**** INPUT DATA

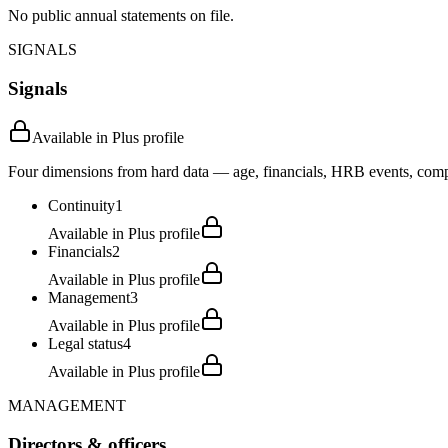
No public annual statements on file.
SIGNALS
Signals
Available in Plus profile
Four dimensions from hard data — age, financials, HRB events, compli
Continuity
1
Available in Plus profile
Financials
2
Available in Plus profile
Management
3
Available in Plus profile
Legal status
4
Available in Plus profile
MANAGEMENT
Directors & officers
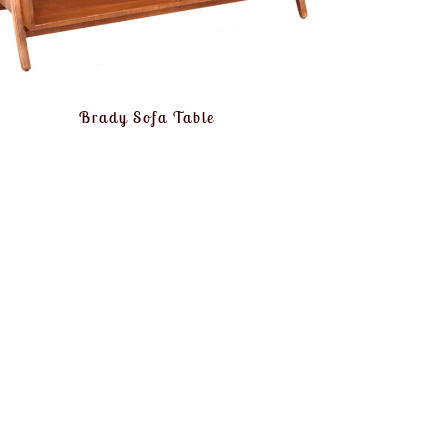
Brady Sofa Table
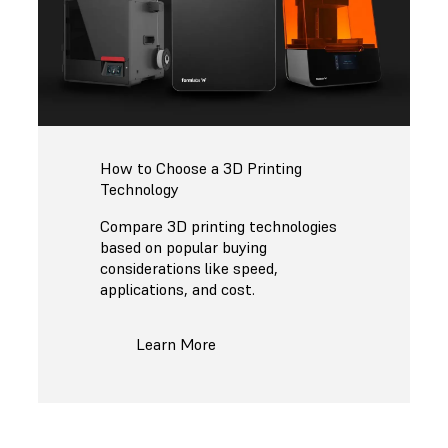
How to Choose a 3D Printing
Technology
Compare 3D printing technologies
based on popular buying
considerations like speed,
applications, and cost.
Learn More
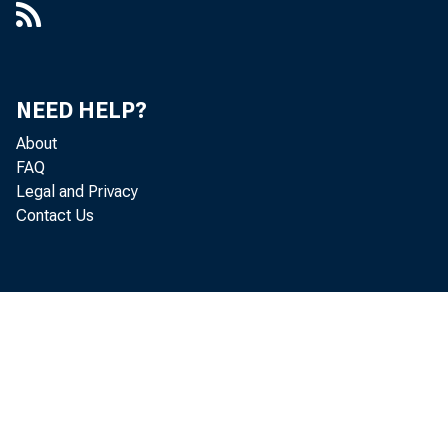
Herma
Heidi
NEED HELP?
About
FAQ
Legal and Privacy
Contact Us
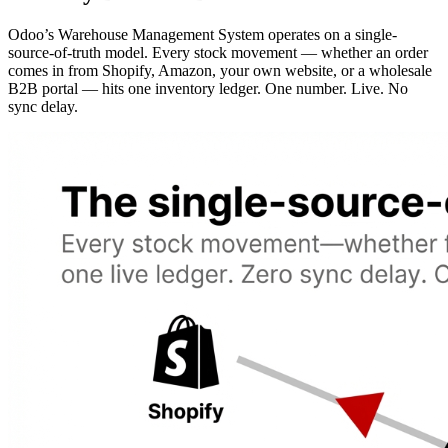
Odoo’s Warehouse Management System operates on a single-
source-of-truth model. Every stock movement — whether an order
comes in from Shopify, Amazon, your own website, or a wholesale
B2B portal — hits one inventory ledger. One number. Live. No
sync delay.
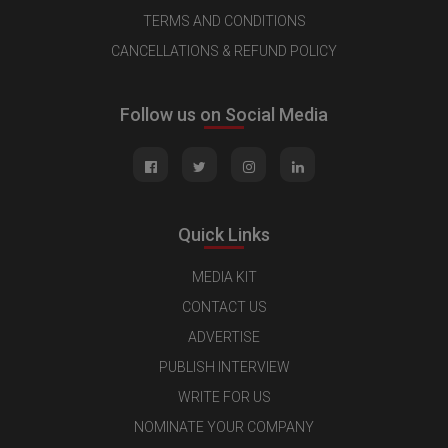
TERMS AND CONDITIONS
CANCELLATIONS & REFUND POLICY
Follow us on Social Media
Quick Links
MEDIA KIT
CONTACT US
ADVERTISE
PUBLISH INTERVIEW
WRITE FOR US
NOMINATE YOUR COMPANY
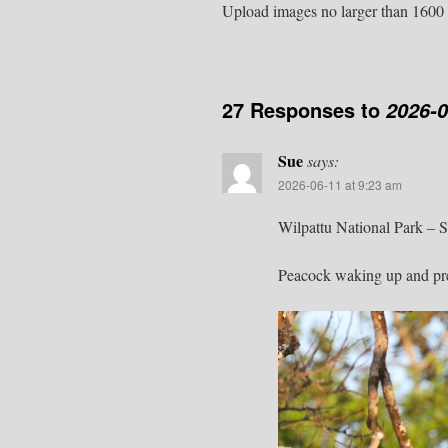
Upload images no larger than 1600 
27 Responses to
2026-
Sue
says:
2026-06-11 at 9:23 am
Wilpattu National Park – 
Peacock waking up and prep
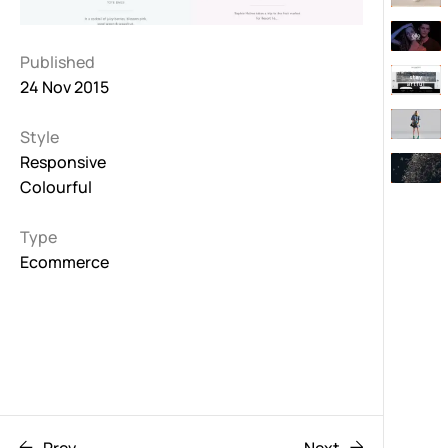
Published
24 Nov 2015
Style
Responsive
Colourful
Type
Ecommerce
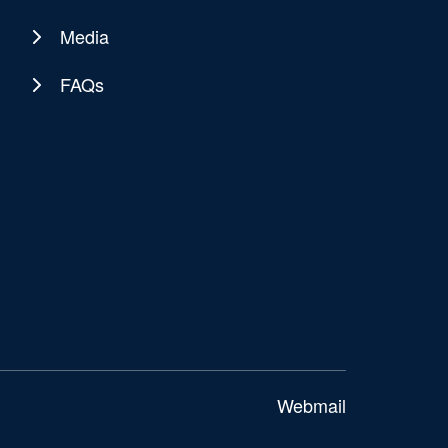
Media
FAQs
Webmail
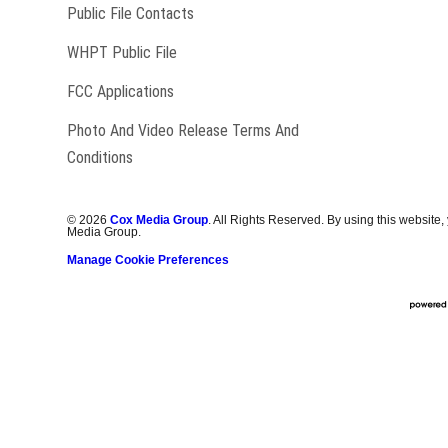
Public File Contacts
Opens in new window
WHPT Public File
FCC Applications
Photo And Video Release Terms And
Conditions
©
2026
Cox Media Group
. All Rights Reserved. By using this website,
Media Group.
Manage Cookie Preferences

********

TASK DETAILS: In the copy, include no pictures; restate the listing above exactly.

SOLUTION FOR THIS PROBLEM:
No public annual statements on file.
SIGNALS
Signals
Available in Plus profile
Four dimensions from hard data — age, financials, HRB events, compli
Continuity
1
Available in Plus profile
Financials
2
Available in Plus profile
Management
3
Available in Plus profile
Legal status
4
Available in Plus profile
MANAGEMENT
Directors & officers
Brady Sofa Table
How to Choose a 3D Printing
Technology
Compare 3D printing technologies
based on popular buying
considerations like speed,
applications, and cost.
Learn More
Herma
Heidi
NEED HELP?
About
FAQ
Legal and Privacy
Contact Us
Odoo’s Warehouse Management System operates on a single-
source-of-truth model. Every stock movement — whether an order
comes in from Shopify, Amazon, your own website, or a wholesale
B2B portal — hits one inventory ledger. One number. Live. No
sync delay.
TERMS AND CONDITIONS
CANCELLATIONS & REFUND POLICY
Follow us on Social Media
Quick Links
MEDIA KIT
CONTACT US
ADVERTISE
PUBLISH INTERVIEW
WRITE FOR US
NOMINATE YOUR COMPANY
Upload images no larger than 1600 
27 Responses to
2026-
Sue
says:
2026-06-11 at 9:23 am
Wilpattu National Park – 
Peacock waking up and prep
Published
24 Nov 2015
Style
Responsive
Colourful
Type
Ecommerce
Media
FAQs
Webmail
Public File Contacts
Opens in new window
WHPT Public File
FCC Applications
Photo And Video Release Terms And
Conditions
©
2026
Cox Media Group
. All Rights Reserved. By using this website,
Media Group.
Manage Cookie Preferences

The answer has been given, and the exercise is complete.